The reader may probably have expected from me a more detailed and copious account of the manners, customs, superstitions, and prejudices, of this secluded and singular people; but it must not be forgotten, that the wretchedness of my situation among them, afforded me but few opportunities of collecting information. Some particulars, however, might be added in this place; but being equally applicable to the Negroes to the southward, they will appear in a subsequent page.

[12]Proceedings of the African Association, Part I.


CHAPTER XIII.

Ali departs for Jarra, and the Author allowed to follow him thither. — The Author’s faithful Servant, Demba, seized by Ali’s Order, and sent back into Slavery. — Ali returns to his Camp, and permits the Author to remain at Jarra, who, thenceforward, meditates his Escape. — Daisy, King of Kaarta, approaching with his Army towards Jarra, the Inhabitants quit the Town, and the Author accompanies them in their Flight. — A Party of Moors overtake him at Queira. — He gets away from them at Daybreak: — is again pursued by another Party, and robbed; but finally effects his Escape.

Having, as hath been related, obtained permission to accompany Ali to Jarra, I took leave of Queen Fatima, who with much grace and civility, returned me part of my apparel; and the evening before my departure, my horse, with the saddle and bridle, were sent me by Ali’s order.

Early on the morning of the 26th of May, I departed from the camp of Bubaker, accompanied by my two attendants, Johnson and Demba, and a number of Moors on horseback; Ali, with about fifty horsemen, having gone privately from the camp during the night.

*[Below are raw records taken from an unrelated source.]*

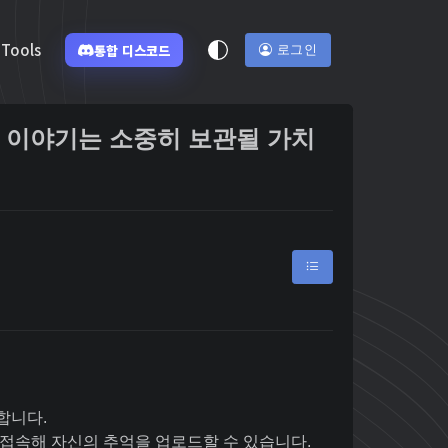
Tools
통합 디스코드
로그인
당신의 이야기는 소중히 보관될 가치
합니다.
이지에 접속해 자신의 추억을 업로드할 수 있습니다.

We stopped about noon at Farani, and were there joined by twelve Moors riding upon camels, and with them we proceeded to a watering-place in the woods, where we overtook Ali and his fifty horsemen. They were lodged in some low shepherds’ tents near the wells. As the company was numerous, the tents could scarcely accommodate us all; and I was ordered to sleep in the open space, in the centre of the tents, where every one might observe my motions. During the night, there was much lightning from the north-east; and about daybreak a very heavy sand-wind commenced, which continued with great violence until four in the afternoon. The quantity of sand which passed to the westward in the course of this day, must have been prodigiously great. At times it was impossible to look up; and the cattle were so tormented by the particles lodging in their ears and eyes, that they ran about like mad creatures, and I was in continual danger of being trampled to death by them.